I hold coming again to a phrase that matches this entire second: dancing to the rank-and-tank tunes (I borrowed it from David McSweeney). The cycle goes: Vendor sells the controllable-discipline body, companies undertake it, content material groups scale manufacturing round the prescriptions, AI-generated articles get pumped out at quantity as a result of the prescriptions are simple to template. A few of it ranks for some time. Most of it will definitely tanks as a result of the prescriptions had been by no means the mechanism, and the engine adjusts, or the freshness window closes, or the system merely strikes on.

The Search engine optimization trade has accomplished this before. Spinning. Mass programmatic pages. Doorway content material. Every cycle adopted the identical form: a controllable enter dressed as a self-discipline, bought at scale, briefly efficient, ultimately punished by the engine, changed by the subsequent controllable enter dressed as a self-discipline.

GEO and AEO are the present cycle. The pillars and percentages and pyramids are this cycle’s templates. Beneath them, the methods bifurcate.

One path is model presence exploitation. Plant your title the place the engines look. Reddit threads, top-X listicles, the identical quotation surfaces again and again. The cycle feeds itself: engines cite the surfaces, manufacturers work the surfaces, surfaces feed the engines. I’ve written about this loop before; I known as it the Ouroboros pattern. The quick model is that the loop is much less secure than the technique assumes.
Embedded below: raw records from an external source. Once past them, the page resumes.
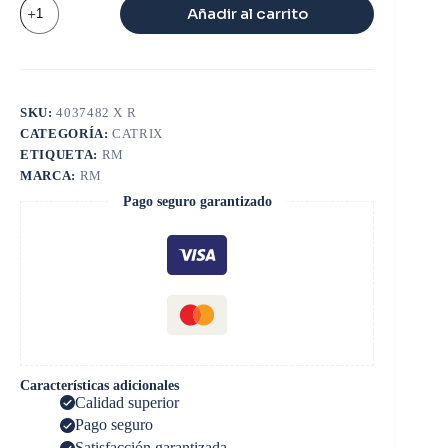
CATRIX
Añadir al carrito
ISX
HX55
cantidad
SKU:
4037482 X R
CATEGORÍA:
CATRIX
ETIQUETA:
RM
MARCA:
RM
Pago seguro garantizado
Características adicionales
Calidad superior
Pago seguro
Satisfacción garantizada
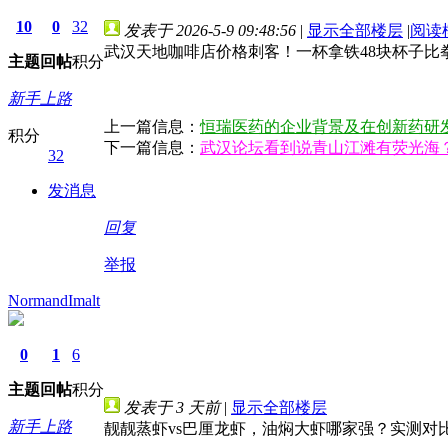
10
0
32
发表于 2026-5-9 09:48:56
|
显示全部楼层
|
阅读
武汉天地咖啡店价格刺客！一杯拿铁48块杯子
主题
回帖
积分
新手上路
上一篇信息：
恒瑞医药的企业背景及在创新药研
积分
下一篇信息：
武汉论坛看到说青山江滩有荧光海
32
发消息
回复
举报
NormandImalt
0
1
6
主题
回帖
积分
发表于
3 天前
|
显示全部楼层
新手上路
靓靓蒸虾vs巴厘龙虾，油焖大虾哪家强？实测对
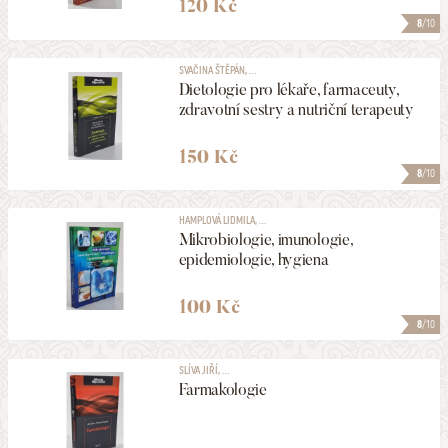
120 Kč
8
/10
SVAČINA ŠTĚPÁN, ...
Dietologie pro lékaře, farmaceuty,
zdravotní sestry a nutriční terapeuty
150 Kč
8
/10
HAMPLOVÁ LIDMILA, ...
Mikrobiologie, imunologie,
epidemiologie, hygiena
100 Kč
8
/10
SLÍVA JIŘÍ, ...
Farmakologie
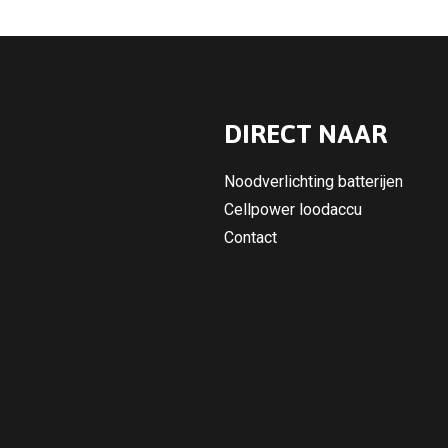
DIRECT NAAR
Noodverlichting batterijen
Cellpower loodaccu
Contact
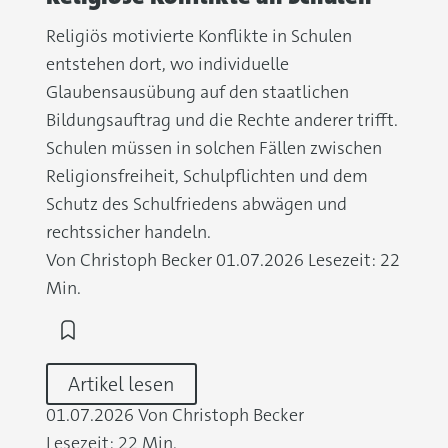
Religiös motivierte Konflikte in Schulen
entstehen dort, wo individuelle
Glaubensausübung auf den staatlichen
Bildungsauftrag und die Rechte anderer trifft.
Schulen müssen in solchen Fällen zwischen
Religionsfreiheit, Schulpflichten und dem
Schutz des Schulfriedens abwägen und
rechtssicher handeln.
Von Christoph Becker
01.07.2026
Lesezeit: 22
Min.
Artikel lesen
01.07.2026
Von Christoph Becker
Lesezeit: 22 Min.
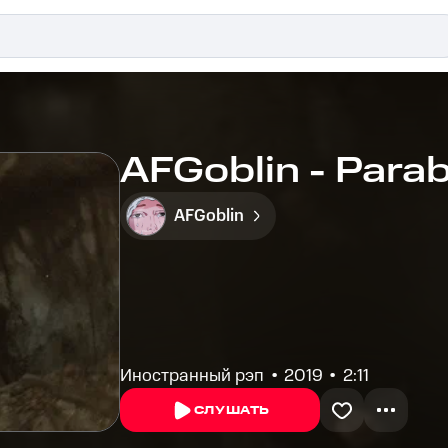
AFGoblin - Para
AFGoblin
Иностранный рэп
2019
2:11
СЛУШАТЬ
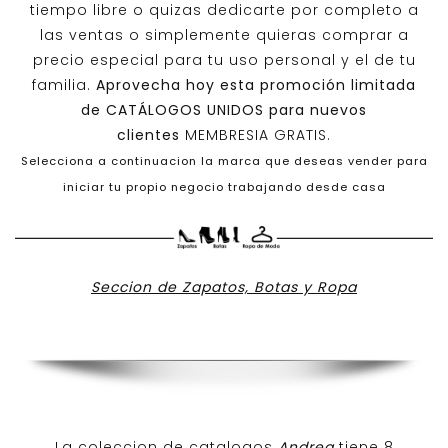
tiempo libre o quizas dedicarte por completo a
las ventas o simplemente quieras comprar a
precio especial para tu uso personal y el de tu
familia.
Aprovecha hoy esta promoción limitada
de
CATÁLOGOS UNIDOS
para nuevos
clientes
MEMBRESIA GRATIS.
Selecciona a continuacion la marca que deseas vender para
iniciar tu propio negocio trabajando desde casa
Seccion de Zapatos, Botas y Ropa
La coleccion de catalogos
Andrea
tiene 8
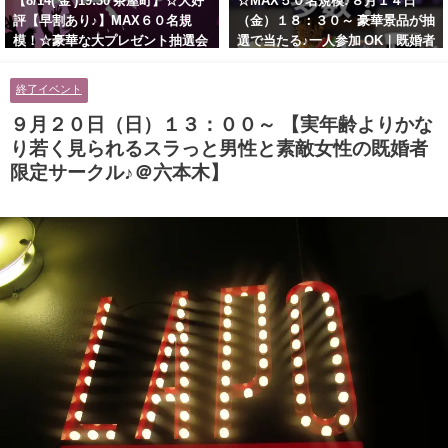
【8/14( 金 )19:30 茶屋町】☆大好
☆MAX５０名規模♪８月１４日
評【早割あり♪】MAX６０名規
（金）１８：３０～ 豪華景品が抽
模！☆豪華な大プレゼント抽選会
選で当たる♪一人参加 OK｜既婚者
あり！！【紳士的で清潔感のある
交流会｜早割受付中♪【お小遣い
男性とオシャレ好きで落ち着いた
に余裕のある健康的なオシャレ男
終了イベント
大人女性の既婚者限定ビッグパー
性と美容好きで優しさのある大人
ティー♪＠茶屋町】
女性の既婚者限定ビッグパーティ
９月２０日（日）１３：００～ 【実年齢よりかな
ー♪＠池袋】
り若く見られるスラっと男性と素敵女性の既婚者
限定サークル♪＠六本木】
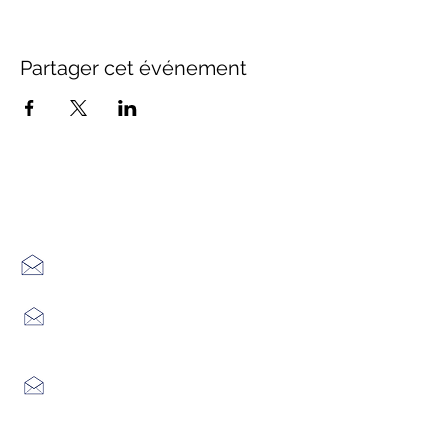
Partager cet événement
Office de Tourisme Cœur
Margeride : 3 bureaux à votre
écoute
7 Avenue Adrien Durand
48170 CHÂTEAUNEUF DE RANDON
04 66 47 99 52
Place du Foirail
48600 GRANDRIEU
04 66 46 34 51
Place du foirail
48700 MONTS-DE-RANDON
04 66 32 71 84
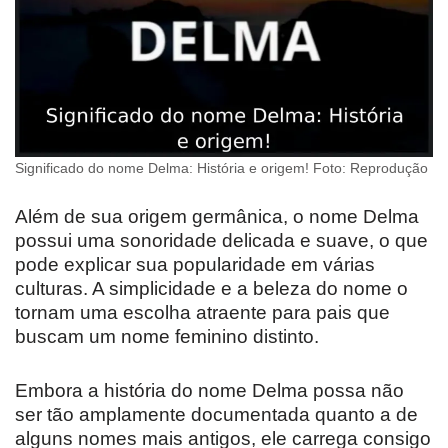
Significado do nome Delma: História e origem! Foto: Reprodução
Além de sua origem germânica, o nome Delma
possui uma sonoridade delicada e suave, o que
pode explicar sua popularidade em várias
culturas. A simplicidade e a beleza do nome o
tornam uma escolha atraente para pais que
buscam um nome feminino distinto.
Embora a história do nome Delma possa não
ser tão amplamente documentada quanto a de
alguns nomes mais antigos, ele carrega consigo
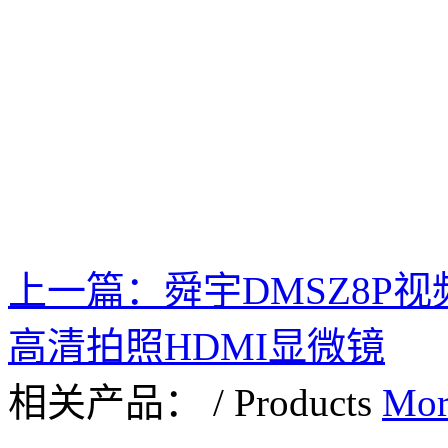
上一篇：
舜宇DMSZ8P
高清拍照HDMI显微镜
相关产品：
/
Products
Mor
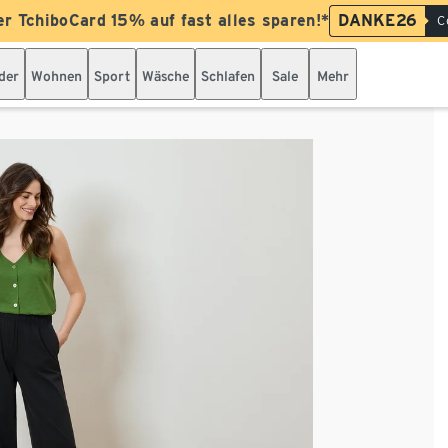
er TchiboCard 15% auf fast alles sparen!*
DANKE26
C
der
Wohnen
Sport
Wäsche
Schlafen
Sale
Mehr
The opposite path is content at scale. Produce variations, pump out quantity, deal with the templated output as content material that might earn a quotation. I’ve written about this method before, in the “Scaling Disappointment” piece. The quick model is that uniqueness is not worth, and at the tempo these prescriptions allow, qualitative evaluate stops being attainable. The amount of AI-generated copy produced beneath this path is this cycle’s externality.
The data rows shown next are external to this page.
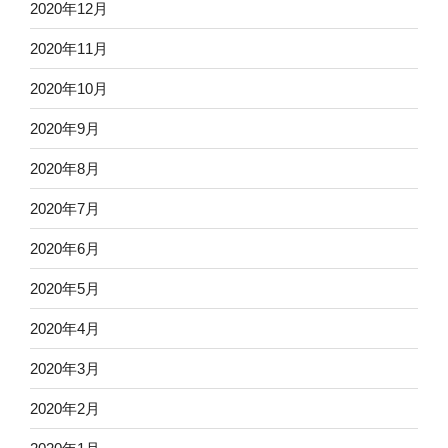
2020年12月
2020年11月
2020年10月
2020年9月
2020年8月
2020年7月
2020年6月
2020年5月
2020年4月
2020年3月
2020年2月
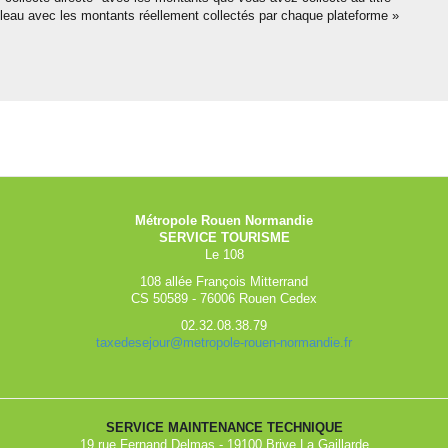
bleau avec les montants réellement collectés par chaque plateforme »
Métropole Rouen Normandie
SERVICE TOURISME
Le 108
108 allée François Mitterrand
CS 50589 - 76006 Rouen Cedex
02.32.08.38.79
taxedesejour@metropole-rouen-normandie.fr
SERVICE MAINTENANCE TECHNIQUE
19 rue Fernand Delmas - 19100 Brive La Gaillarde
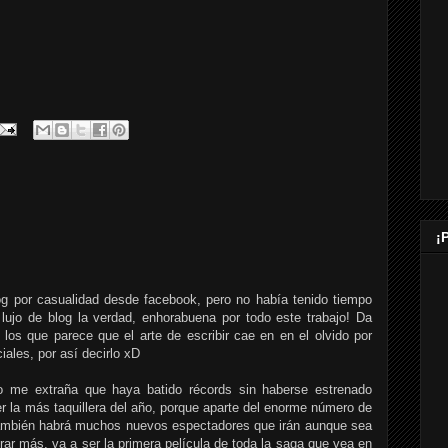
¡
log por casualidad desde facebook, pero no había tenido tiempo
lujo de blog la verdad, enhorabuena por todo este trabajo! Da
los que parece que el arte de escribir cae en en el olvido por
iales, por así decirlo xD
o me extraña que haya batido récords sin haberse estrenado
er la más taquillera del año, porque aparte del enorme número de
 también habrá muchos nuevos espectadores que irán aunque sea
rar más, va a ser la primera película de toda la saga que vea en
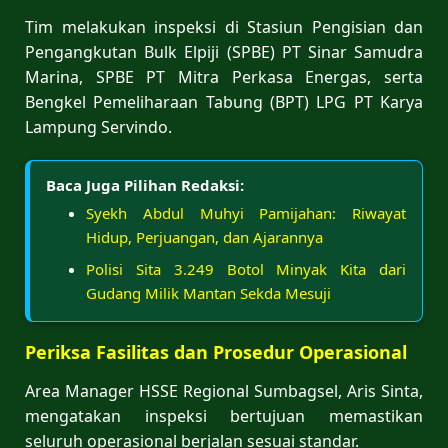
Tim melakukan inspeksi di Stasiun Pengisian dan
Pengangkutan Bulk Elpiji (SPBE) PT Sinar Samudra
Marina, SPBE PT Mitra Perkasa Energas, serta
Bengkel Pemeliharaan Tabung (BPT) LPG PT Karya
Lampung Servindo.
Baca Juga Pilihan Redaksi:
Syekh Abdul Muhyi Pamijahan: Riwayat
Hidup, Perjuangan, dan Ajarannya
Polisi Sita 3.249 Botol Minyak Kita dari
Gudang Milik Mantan Sekda Mesuji
Periksa Fasilitas dan Prosedur Operasional
Area Manager HSSE Regional Sumbagsel, Aris Sinta,
mengatakan inspeksi bertujuan memastikan
seluruh operasional berjalan sesuai standar.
The next cycle will sell the cleanup.

Overlook for a second whether or not your “Technical GEO” is arrange appropriately. Ask whether or not the factor you are placing on the web page is worth reading. Massive language fashions had been designed to learn no matter is there. If what is there is good, will probably be learn. If what is there is templated, low-utility content material optimized towards a chunking heuristic that does not exist, it will eventually be filtered out: by the engine, by the consumer, or by the subsequent educational paper displaying that retrieval high quality is degraded by precisely this sort of slop.
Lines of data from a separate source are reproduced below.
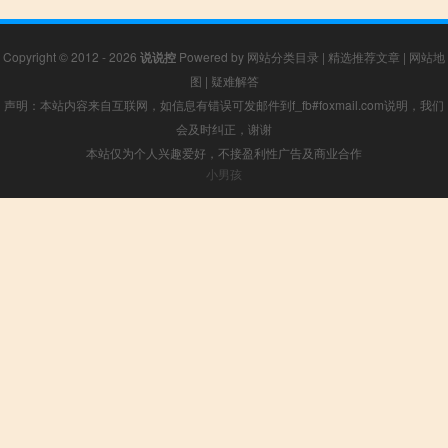
Copyright © 2012 - 2026
说说控
Powered by
网站分类目录
|
精选推荐文章
|
网站地
图
|
疑难解答
声明：本站内容来自互联网，如信息有错误可发邮件到f_fb#foxmail.com说明，我们
会及时纠正，谢谢
本站仅为个人兴趣爱好，不接盈利性广告及商业合作
小男孩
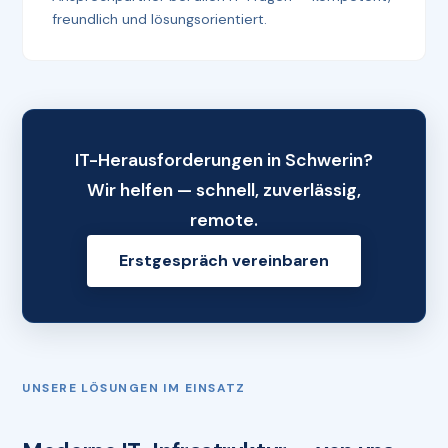
freundlich und lösungsorientiert.
IT-Herausforderungen in Schwerin?
Wir helfen — schnell, zuverlässig,
remote.
Erstgespräch vereinbaren
UNSERE LÖSUNGEN IM EINSATZ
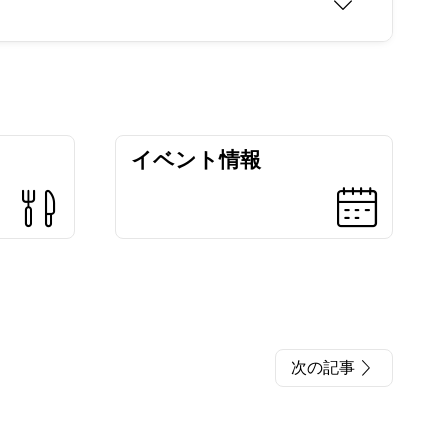
イベント情報
次の記事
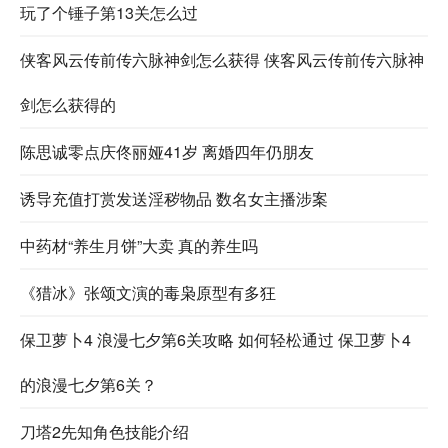
玩了个锤子第13关怎么过
侠客风云传前传六脉神剑怎么获得 侠客风云传前传六脉神
剑怎么获得的
陈思诚零点庆佟丽娅41岁 离婚四年仍朋友
诱导充值打赏发送淫秽物品 数名女主播涉案
中药材“养生月饼”大卖 真的养生吗
《猎冰》张颂文演的毒枭原型有多狂
保卫萝卜4 浪漫七夕第6关攻略 如何轻松通过 保卫萝卜4
的浪漫七夕第6关？
刀塔2先知角色技能介绍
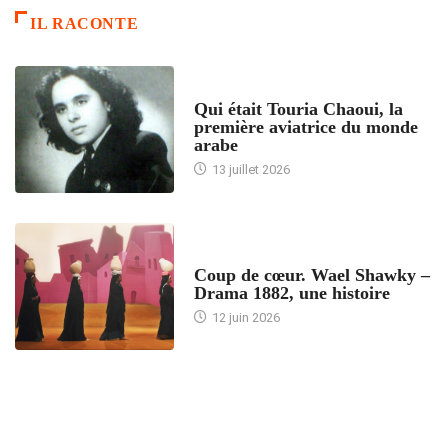
IL RACONTE
ARTICLES CULTURE
Qui était Touria Chaoui, la
première aviatrice du monde
arabe
13 juillet 2026
ACCUEIL
Coup de cœur. Wael Shawky –
Drama 1882, une histoire
12 juin 2026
The benefit, when it accrues, will accrue to the people who do not get distracted. Who do not subscribe to the dashboard. Who hold working on product-driven Search engine optimization and the foundations which have all the time linked content material to folks. There are early indicators of this on the timelines I learn. Practitioners brazenly questioning whether or not optimizing towards a non-deterministic floor is smart in any respect, and asking whether or not their consideration belongs again on classical search; which, at the finish of the chain, is what feeds these programs anyway.

The mess was all the time the level. The structure handles it. The trade simply wants to cease pretending the mess is the drawback.

Extra Assets:

This submit was initially revealed on The Inference.

Featured Picture: Roman Samborskyi/Shutterstock

Disclaimer: This article is sourced from external platforms. OverBeta has not independently verified the information. Readers are advised to verify details before relying on them.